Gradient Flow in Sparse Neural Networks and How Lottery Tickets Win
This addresses the problem of inefficient training in sparse neural networks for researchers and practitioners in machine learning, offering incremental insights into gradient flow dynamics.
The paper investigates why training unstructured sparse neural networks from random initialization leads to poor generalization, and why Lottery Tickets and Dynamic Sparse Training are exceptions. It shows that sparse networks have poor gradient flow at initialization, highlights the importance of sparsity-aware initialization, and finds that Lottery Tickets succeed by re-learning pruning solutions rather than improving gradient flow.

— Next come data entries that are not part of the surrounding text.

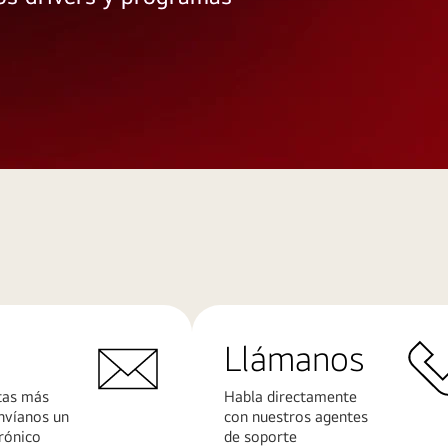
Llámanos
tas más
Habla directamente
nvíanos un
con nuestros agentes
rónico
de soporte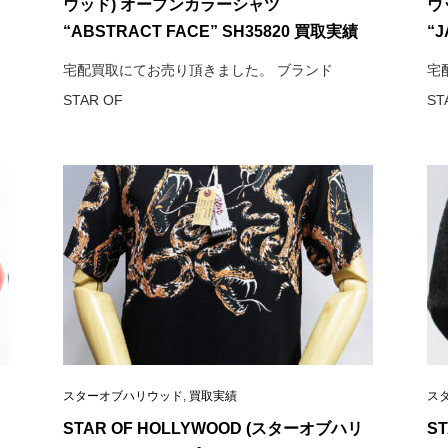
ウッド) オープンカラーシャツ
ウ
“ABSTRACT FACE” SH35820 買取実績
“J
宅配買取にてお売り頂きました。 ブランド
宅
STAR OF
ST
スターオブハリウッド
,
買取実績
ス
STAR OF HOLLYWOOD (スターオブハリ
S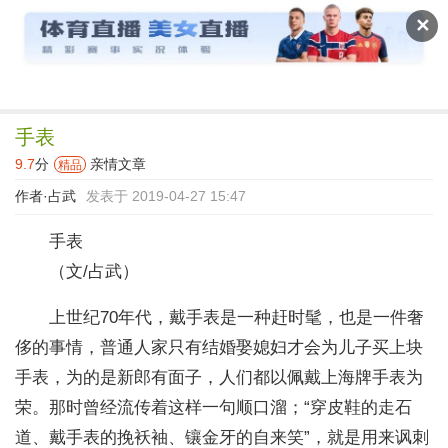
读文斋
✕
手表
9.7
分
亲情文章
精品
作者·
占武
发表于 2019-04-27 15:47
手表
（文/占武）
上世纪70年代，戴手表是一种赶时髦，也是一件奢
侈的事情，普通人家只有结婚娶媳妇才会为儿子买上块
手表，为的是新郎有面子，人们都以佩戴上海牌手表为
荣。那时曾经流传着这样一句顺口溜；“穿皮鞋的走石
道、戴手表的挽袄袖、镶金牙的自来笑”，就是用来讽刺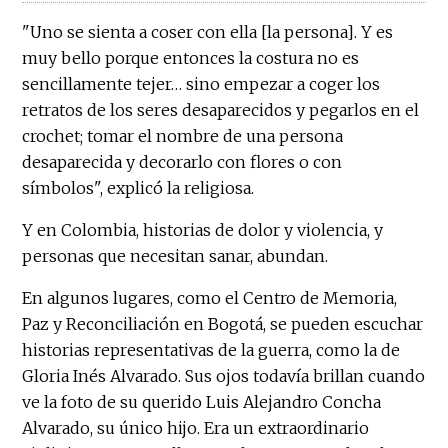
"Uno se sienta a coser con ella [la persona]. Y es
muy bello porque entonces la costura no es
sencillamente tejer… sino empezar a coger los
retratos de los seres desaparecidos y pegarlos en el
crochet; tomar el nombre de una persona
desaparecida y decorarlo con flores o con
símbolos", explicó la religiosa.
Y en Colombia, historias de dolor y violencia, y
personas que necesitan sanar, abundan.
En algunos lugares, como el Centro de Memoria,
Paz y Reconciliación en Bogotá, se pueden escuchar
historias representativas de la guerra, como la de
Gloria Inés Alvarado. Sus ojos todavía brillan cuando
ve la foto de su querido Luis Alejandro Concha
Alvarado, su único hijo. Era un extraordinario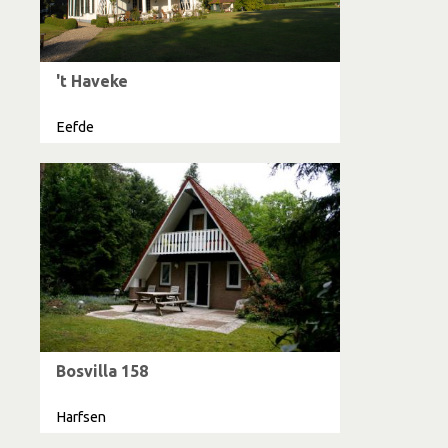
't Haveke
Eefde
Bosvilla 158
Harfsen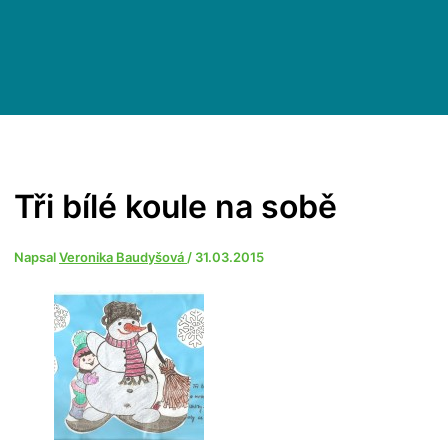
Tři bílé koule na sobě
Napsal
Veronika Baudyšová
/
31.03.2015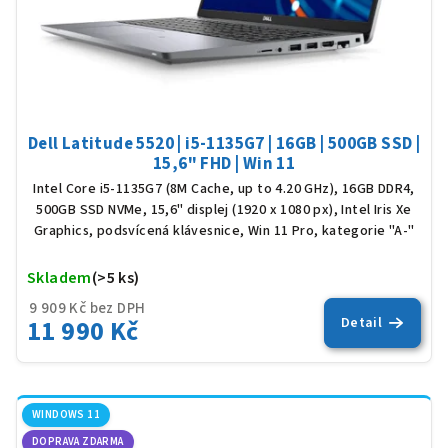
Dell Latitude 5520 | i5-1135G7 | 16GB | 500GB SSD |
15,6" FHD | Win 11
Intel Core i5-1135G7 (8M Cache, up to 4.20 GHz), 16GB DDR4,
500GB SSD NVMe, 15,6" displej (1920 x 1080 px), Intel Iris Xe
Graphics, podsvícená klávesnice, Win 11 Pro, kategorie "A-"
Skladem
(>5 ks)
Prů
hod
9 909 Kč bez DPH
pro
11 990 Kč
Detail
je
5,0
z
5
hvěz
WINDOWS 11
DOPRAVA ZDARMA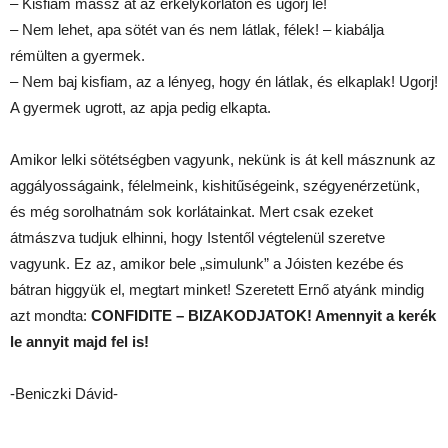
– Kisfiam mássz át az erkélykorláton és ugorj le!
– Nem lehet, apa sötét van és nem látlak, félek! – kiabálja
rémülten a gyermek.
– Nem baj kisfiam, az a lényeg, hogy én látlak, és elkaplak! Ugorj!
A gyermek ugrott, az apja pedig elkapta.
Amikor lelki sötétségben vagyunk, nekünk is át kell másznunk az
aggályosságaink, félelmeink, kishitűségeink, szégyenérzetünk,
és még sorolhatnám sok korlátainkat. Mert csak ezeket
átmászva tudjuk elhinni, hogy Istentől végtelenül szeretve
vagyunk. Ez az, amikor bele „simulunk” a Jóisten kezébe és
bátran higgyük el, megtart minket! Szeretett Ernő atyánk mindig
azt mondta:
CONFIDITE – BIZAKODJATOK! Amennyit a kerék
le annyit majd fel is!
-Beniczki Dávid-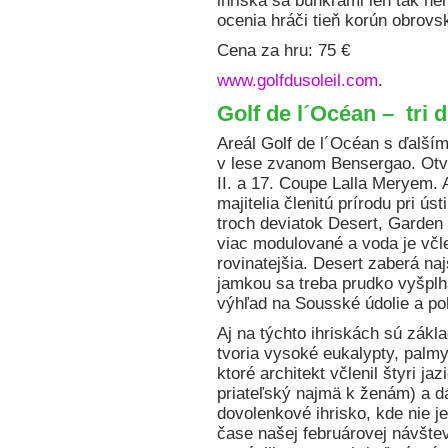
ihriská sa bunkrami len tak h
ocenia hráči tieň korún obrov
Cena za hru: 75 €
www.golfdusoleil.com
.
Golf de l´Océan – tri 
Areál Golf de l´Océan s ďalším
v lese zvanom Bensergao. Otvá
II. a 17. Coupe Lalla Meryem. A
majitelia členitú prírodu pri ú
troch deviatok Desert, Garden 
viac modulované a voda je včl
rovinatejšia. Desert zaberá n
jamkou sa treba prudko vyšplh
výhľad na Sousské údolie a poh
Aj na týchto ihriskách sú zákl
tvoria vysoké eukalypty, palm
ktoré architekt včlenil štyri ja
priateľský najmä k ženám) a d
dovolenkové ihrisko, kde nie je
čase našej februárovej návšte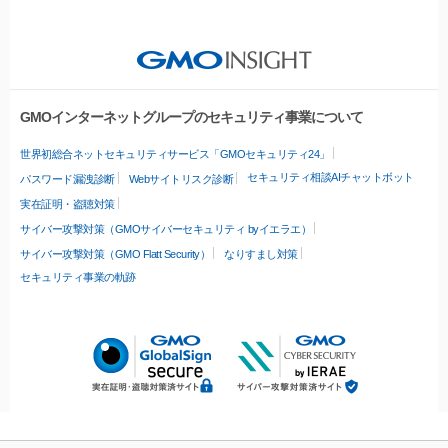
GMOインターネットグループのセキュリティ事業について
世界初総合ネットセキュリティサービス「GMOセキュリティ24」
セキュリティ相談AIチャットボット
パスワード漏洩診断
Webサイトリスク診断
実在証明・盗聴対策
サイバー攻撃対策（GMOサイバーセキュリティ byイエラエ）
サイバー攻撃対策（GMO Flatt Security）
なりすまし対策
セキュリティ事業の軌跡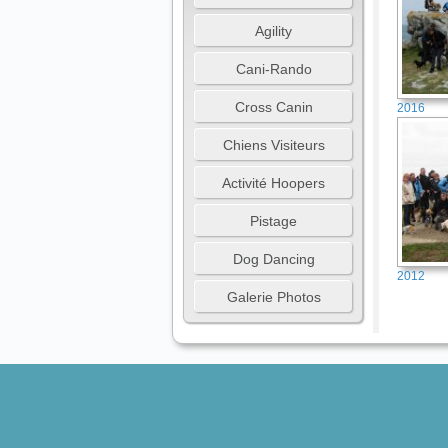
Agility
Cani-Rando
Cross Canin
2016
Chiens Visiteurs
Activité Hoopers
Pistage
Dog Dancing
2012
Galerie Photos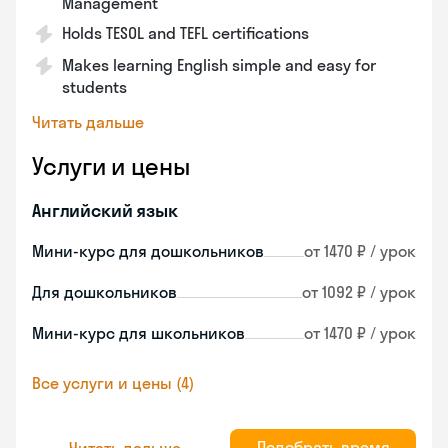
Management
Holds TESOL and TEFL certifications
Makes learning English simple and easy for
students
Читать дальше
Услуги и цены
Английский язык
Мини-курс для дошкольников
от 1470 ₽ / урок
Для дошкольников
от 1092 ₽ / урок
Мини-курс для школьников
от 1470 ₽ / урок
Все услуги и цены (4)
Подобрать время
Читать дальше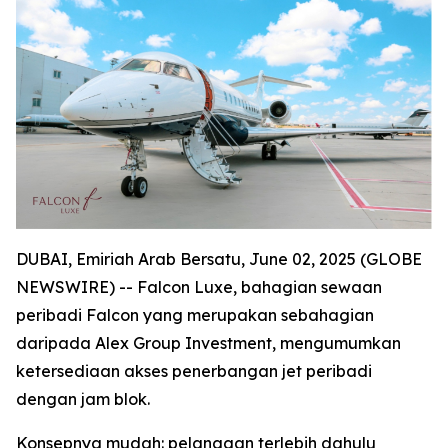
DUBAI, Emiriah Arab Bersatu, June 02, 2025 (GLOBE
NEWSWIRE) -- Falcon Luxe, bahagian sewaan
peribadi Falcon yang merupakan sebahagian
daripada Alex Group Investment, mengumumkan
ketersediaan akses penerbangan jet peribadi
dengan jam blok.
Konsepnya mudah: pelanggan terlebih dahulu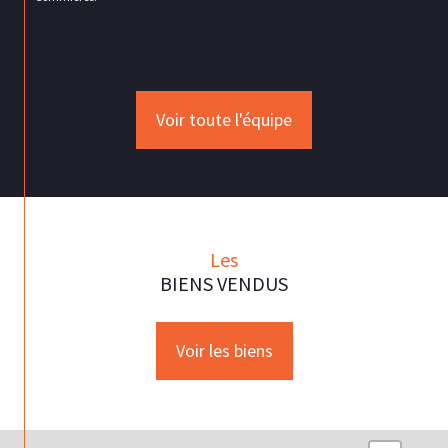
les agences de Saint Jean de Védas , Montpellier , Saint Aunes et
Sommières.
Voir toute l'équipe
Les
BIENS VENDUS
Voir les biens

Sparse Neural Networks (NNs) can match the generalization of dense NNs using a fraction of the compute/storage for inference, and also have the potential to enable efficient training. However, naively training unstructured sparse NNs from random initialization results in significantly worse generalization, with the notable exceptions of Lottery Tickets (LTs) and Dynamic Sparse Training (DST). Through our analysis of gradient flow during training we attempt to answer: (1) why training unstructured sparse networks from random initialization performs poorly and; (2) what makes LTs and DST the exceptions? We show that sparse NNs have poor gradient flow at initialization and demonstrate the importance of using sparsity-aware initialization. Furthermore, we find that DST methods significantly improve gradient flow during training over traditional sparse training methods. Finally, we show that LTs do not improve gradient flow, rather their success lies in re-learning the pruning solution they are derived from - however, this comes at the cost of learning novel solutions.